Opened 8 years ago

Closed 8 years ago

#8232 closed defect (fixed)

cmp function for words is broken

Reported by: slabbe Owned by: sage-combinat
Priority: major Milestone: sage-4.3.3
Component: combinatorics Keywords:
Cc: abmasse Merged in: sage-4.3.3.alpha1
Authors: Sébastien Labbé Reviewers: Alexandre Blondin Massé
Report Upstream: N/A Work issues:
Branch: Commit:
Dependencies: Stopgaps:

Description

As discussed on sage-combinat-devel, cmp is broken for words.
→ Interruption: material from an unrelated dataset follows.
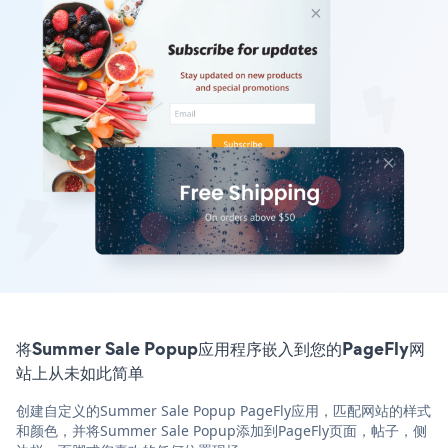
将Summer Sale Popup应用程序嵌入到您的PageFly网
站上从未如此简单
创建自定义的Summer Sale Popup PageFly应用，匹配网站的样式
和颜色，并将Summer Sale Popup添加到PageFly页面，帖子，侧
Amusant: this boils down to:

sage: W = Words(['a','b','c'])
sage: W('a') == W([])
True
sage: W([]) == W('a')
False

it causes problem else where :

sage: A = AlgebrasWithBasis(QQ).example(); A
An example of an algebra with basis: the free algebra on the
generators ('a', 'b', 'c') over Rational Field
sage: [a,b,c] = A.algebra_generators()
sage: a.is_one()
True
sage: b.is_one()
True
sage: c.is_one()
True
sage: A.one().is_one()
True
sage: (a+b).is_one()
False
sage: (a+A.one()).is_one()
False

Attachments (1)

trac_8232_word_cmp_bug-sl.patch (7.2 KB) - added by slabbe 8 years ago.
Depends on #8186

Download all attachments as: .zip

Change History (6)

comment:1 Changed 8 years ago by slabbe

I just applied a patch which does the following things.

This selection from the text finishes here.